== GIVEN DATA

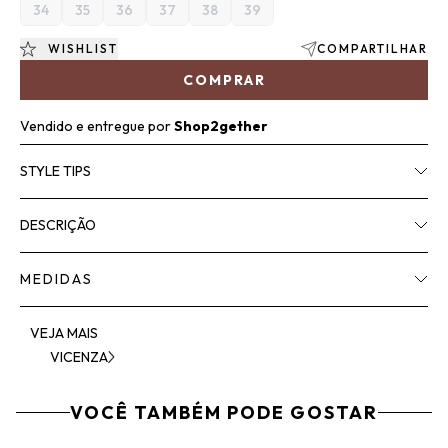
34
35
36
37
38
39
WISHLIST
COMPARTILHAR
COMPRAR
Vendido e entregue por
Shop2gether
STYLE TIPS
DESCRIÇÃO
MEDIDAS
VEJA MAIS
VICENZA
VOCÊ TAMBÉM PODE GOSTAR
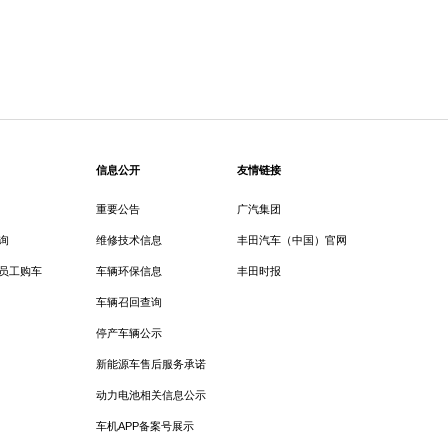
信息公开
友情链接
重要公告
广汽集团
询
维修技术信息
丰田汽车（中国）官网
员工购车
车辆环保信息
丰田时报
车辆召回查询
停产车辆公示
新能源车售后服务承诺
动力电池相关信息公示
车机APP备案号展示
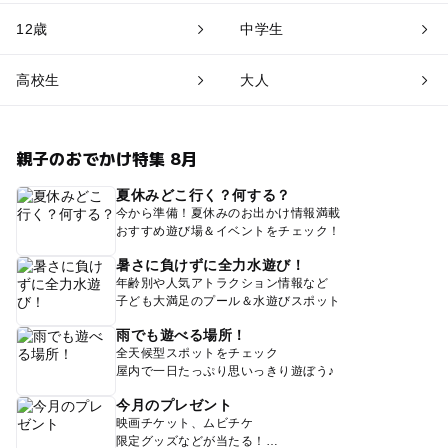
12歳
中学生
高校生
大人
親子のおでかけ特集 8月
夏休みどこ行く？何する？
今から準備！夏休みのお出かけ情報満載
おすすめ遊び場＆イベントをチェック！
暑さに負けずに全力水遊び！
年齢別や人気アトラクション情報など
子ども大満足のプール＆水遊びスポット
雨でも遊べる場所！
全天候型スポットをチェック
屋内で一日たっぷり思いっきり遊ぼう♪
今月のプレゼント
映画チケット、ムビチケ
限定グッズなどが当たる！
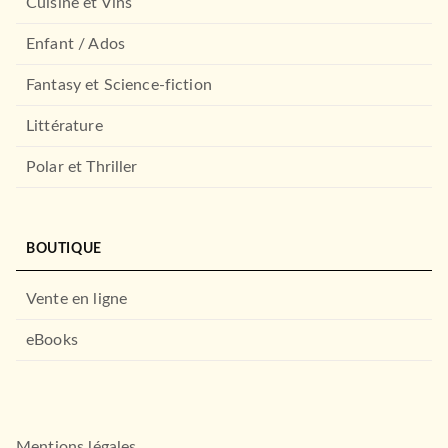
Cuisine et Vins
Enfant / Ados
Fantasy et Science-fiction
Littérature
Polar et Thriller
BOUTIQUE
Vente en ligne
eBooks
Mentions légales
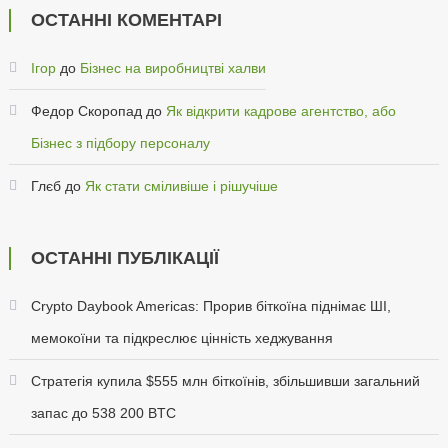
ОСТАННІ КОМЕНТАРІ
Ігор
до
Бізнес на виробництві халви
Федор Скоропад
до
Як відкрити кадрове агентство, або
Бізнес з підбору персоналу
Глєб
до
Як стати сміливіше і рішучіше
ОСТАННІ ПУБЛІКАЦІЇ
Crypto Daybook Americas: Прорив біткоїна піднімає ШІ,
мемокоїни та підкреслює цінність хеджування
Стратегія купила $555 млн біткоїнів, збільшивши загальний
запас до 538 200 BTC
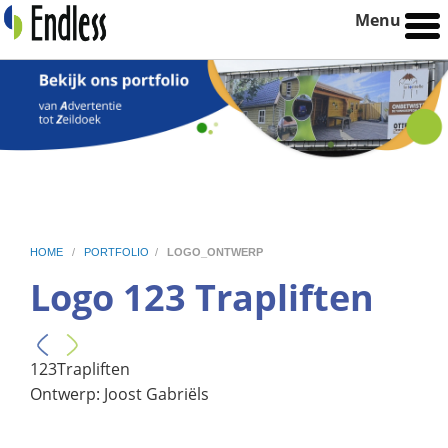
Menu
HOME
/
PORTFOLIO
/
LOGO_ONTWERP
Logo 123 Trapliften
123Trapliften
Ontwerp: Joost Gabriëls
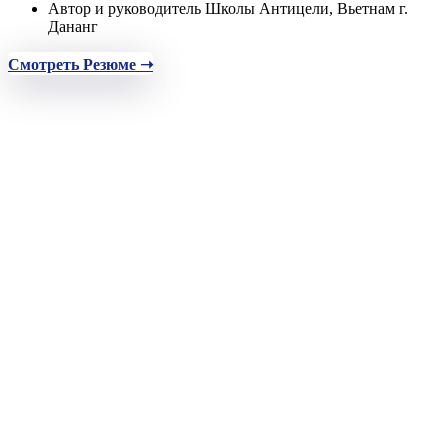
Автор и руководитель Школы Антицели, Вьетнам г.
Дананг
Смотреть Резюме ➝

====
== GIVEN DATA

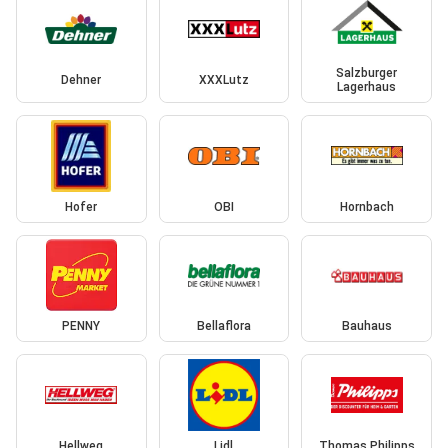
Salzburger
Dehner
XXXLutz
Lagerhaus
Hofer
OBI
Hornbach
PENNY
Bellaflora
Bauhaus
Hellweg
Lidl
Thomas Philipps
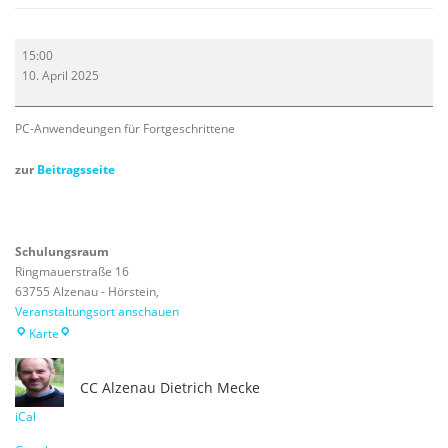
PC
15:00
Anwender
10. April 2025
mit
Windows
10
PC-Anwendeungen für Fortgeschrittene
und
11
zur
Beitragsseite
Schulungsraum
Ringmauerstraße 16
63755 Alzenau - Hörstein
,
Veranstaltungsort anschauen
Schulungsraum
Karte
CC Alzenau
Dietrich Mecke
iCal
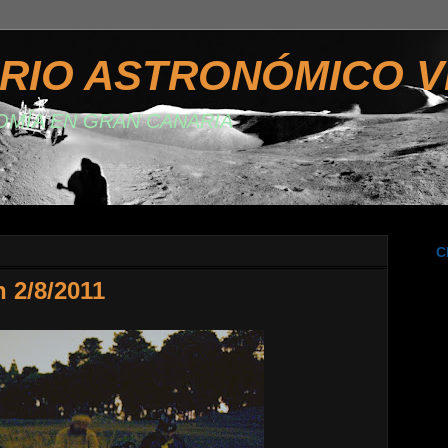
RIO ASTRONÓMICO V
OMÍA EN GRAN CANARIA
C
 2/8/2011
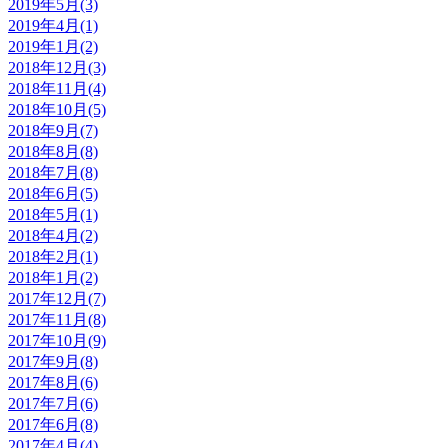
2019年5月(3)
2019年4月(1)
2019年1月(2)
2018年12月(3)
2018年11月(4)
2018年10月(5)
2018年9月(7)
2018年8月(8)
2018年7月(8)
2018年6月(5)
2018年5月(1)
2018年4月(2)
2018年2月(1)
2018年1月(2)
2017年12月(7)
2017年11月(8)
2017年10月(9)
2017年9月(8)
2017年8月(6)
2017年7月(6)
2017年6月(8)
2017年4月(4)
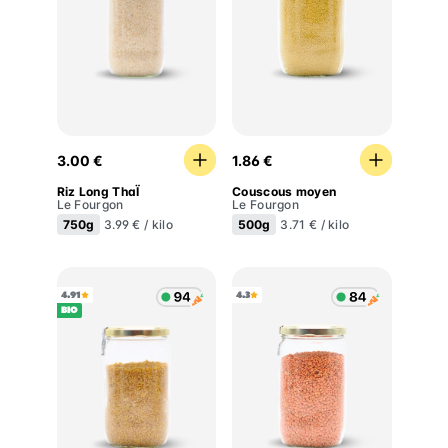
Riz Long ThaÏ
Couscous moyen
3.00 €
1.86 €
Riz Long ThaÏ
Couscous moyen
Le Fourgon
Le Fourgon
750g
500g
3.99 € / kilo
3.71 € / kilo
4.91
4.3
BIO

====
== GIVEN DATA

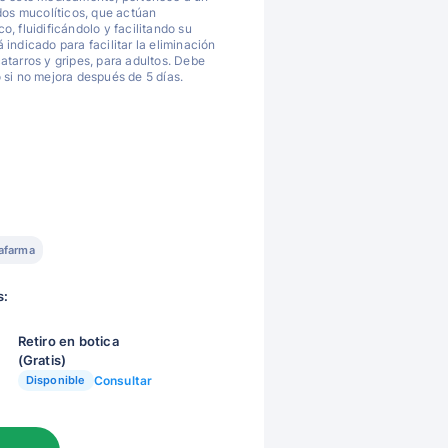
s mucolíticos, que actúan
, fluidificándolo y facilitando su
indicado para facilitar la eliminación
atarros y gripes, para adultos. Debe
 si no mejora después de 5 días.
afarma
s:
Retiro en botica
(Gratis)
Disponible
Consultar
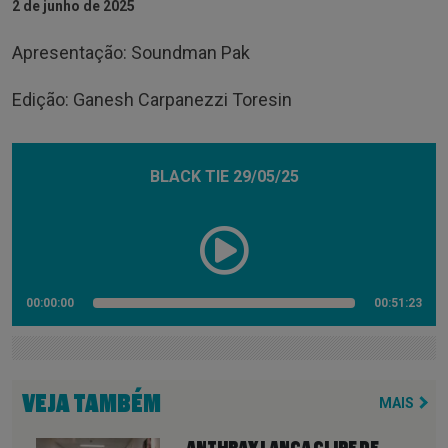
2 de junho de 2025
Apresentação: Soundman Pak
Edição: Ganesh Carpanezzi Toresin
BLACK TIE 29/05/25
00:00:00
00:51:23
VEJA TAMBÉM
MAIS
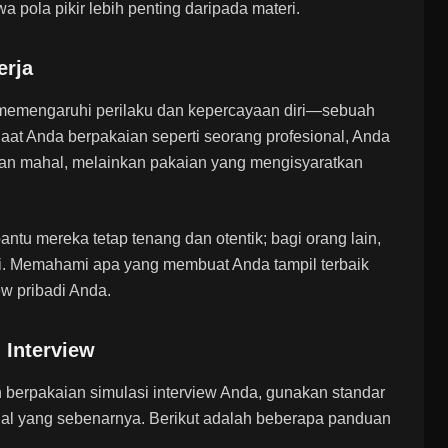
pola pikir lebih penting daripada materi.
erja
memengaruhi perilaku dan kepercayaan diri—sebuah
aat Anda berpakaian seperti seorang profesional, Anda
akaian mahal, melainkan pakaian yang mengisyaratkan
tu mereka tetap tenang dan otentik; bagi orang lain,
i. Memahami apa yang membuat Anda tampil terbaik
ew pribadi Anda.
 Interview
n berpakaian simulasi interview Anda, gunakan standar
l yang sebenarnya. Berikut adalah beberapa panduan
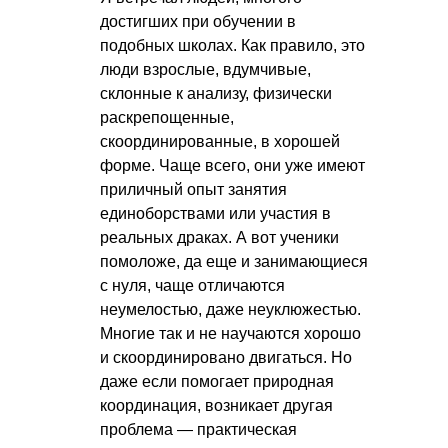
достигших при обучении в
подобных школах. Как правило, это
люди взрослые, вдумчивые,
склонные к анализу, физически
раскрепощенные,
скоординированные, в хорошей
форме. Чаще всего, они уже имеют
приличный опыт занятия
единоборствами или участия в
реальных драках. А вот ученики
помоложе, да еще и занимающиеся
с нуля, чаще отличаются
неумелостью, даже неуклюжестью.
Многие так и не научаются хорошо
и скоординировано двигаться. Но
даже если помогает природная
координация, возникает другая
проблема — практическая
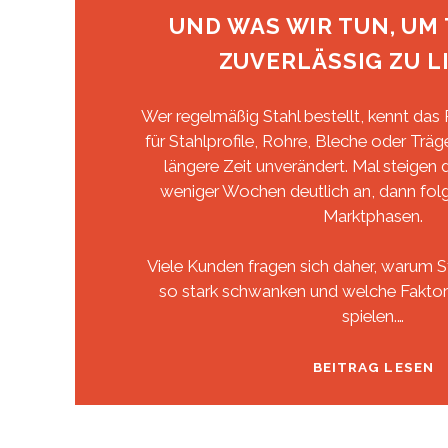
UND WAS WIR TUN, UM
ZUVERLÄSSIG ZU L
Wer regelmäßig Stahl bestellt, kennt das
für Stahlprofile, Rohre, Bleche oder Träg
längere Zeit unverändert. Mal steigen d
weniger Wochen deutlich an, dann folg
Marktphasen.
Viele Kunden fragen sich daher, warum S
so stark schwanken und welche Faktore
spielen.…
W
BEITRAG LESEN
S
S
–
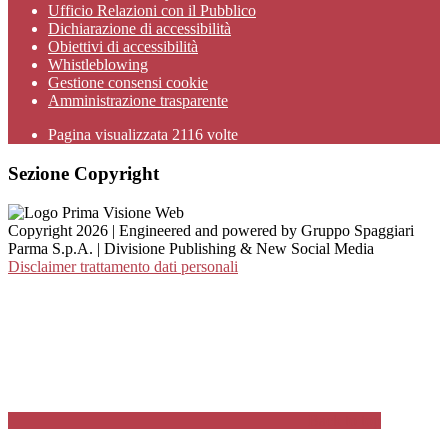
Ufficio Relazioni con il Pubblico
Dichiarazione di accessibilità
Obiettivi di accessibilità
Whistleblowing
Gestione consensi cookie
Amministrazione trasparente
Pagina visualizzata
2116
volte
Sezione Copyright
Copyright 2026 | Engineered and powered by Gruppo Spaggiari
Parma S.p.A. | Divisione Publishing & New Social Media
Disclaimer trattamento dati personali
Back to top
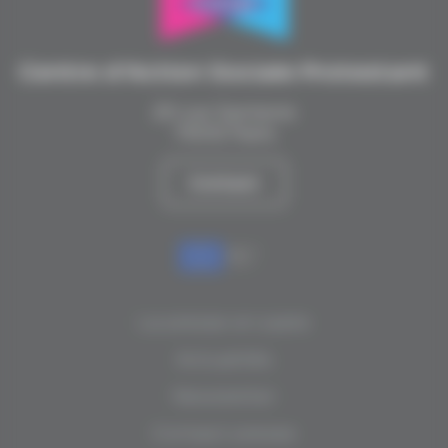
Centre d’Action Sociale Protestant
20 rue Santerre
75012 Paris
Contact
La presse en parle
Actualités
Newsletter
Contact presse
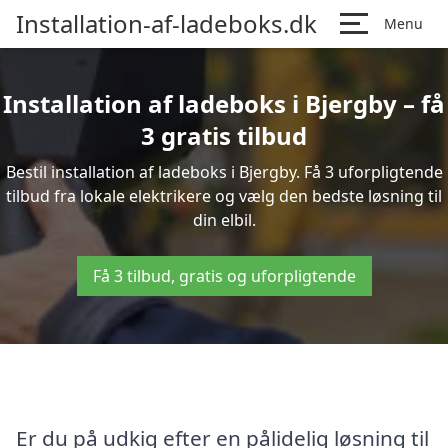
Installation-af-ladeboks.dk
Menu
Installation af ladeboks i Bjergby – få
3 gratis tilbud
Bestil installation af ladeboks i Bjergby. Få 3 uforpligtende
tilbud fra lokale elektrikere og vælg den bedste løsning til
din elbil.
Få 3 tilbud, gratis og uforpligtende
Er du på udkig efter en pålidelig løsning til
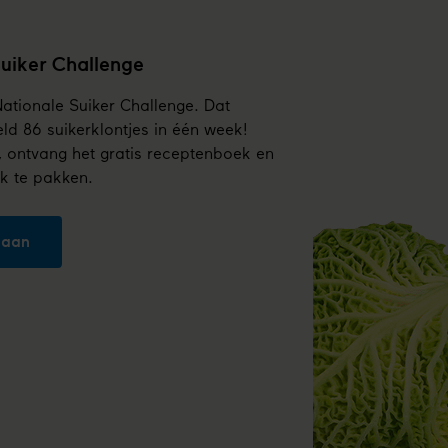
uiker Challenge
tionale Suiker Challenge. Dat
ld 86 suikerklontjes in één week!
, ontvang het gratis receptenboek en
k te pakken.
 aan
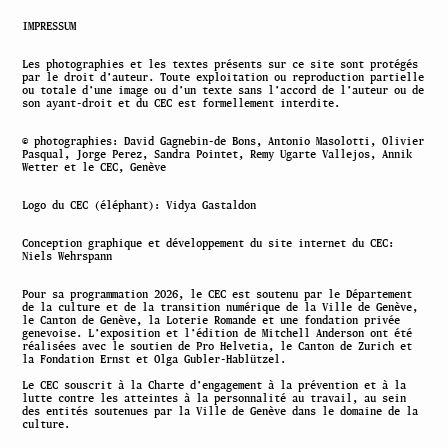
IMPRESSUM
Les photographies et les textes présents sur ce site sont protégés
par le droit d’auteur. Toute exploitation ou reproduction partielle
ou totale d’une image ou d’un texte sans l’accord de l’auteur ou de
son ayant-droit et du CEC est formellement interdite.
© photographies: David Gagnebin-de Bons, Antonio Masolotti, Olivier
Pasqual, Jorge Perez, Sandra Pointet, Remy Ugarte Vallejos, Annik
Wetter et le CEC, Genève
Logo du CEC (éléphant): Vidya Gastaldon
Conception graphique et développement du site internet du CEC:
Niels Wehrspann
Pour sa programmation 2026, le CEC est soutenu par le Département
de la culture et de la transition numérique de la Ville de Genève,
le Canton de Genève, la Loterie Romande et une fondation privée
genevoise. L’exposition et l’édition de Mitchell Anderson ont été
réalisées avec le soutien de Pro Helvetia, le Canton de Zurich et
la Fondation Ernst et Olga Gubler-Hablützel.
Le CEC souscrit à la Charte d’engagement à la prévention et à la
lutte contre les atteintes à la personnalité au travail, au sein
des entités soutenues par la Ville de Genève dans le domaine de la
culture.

====

## PROBLEM STATEMENT
Above are the records; restate exactly the lines from the one containing "Edição: Ganesh Carpanezzi Toresin" through the one containing "akaian mahal, melainkan", keeping pictures out.

## RESULT
Edição: Ganesh Carpanezzi Toresin
BLACK TIE 29/05/25
00:00:00
00:51:23
VEJA TAMBÉM
MAIS
pola pikir lebih penting daripada materi.
erja
memengaruhi perilaku dan kepercayaan diri—sebuah
aat Anda berpakaian seperti seorang profesional, Anda
akaian mahal, melainkan pakaian yang mengisyaratkan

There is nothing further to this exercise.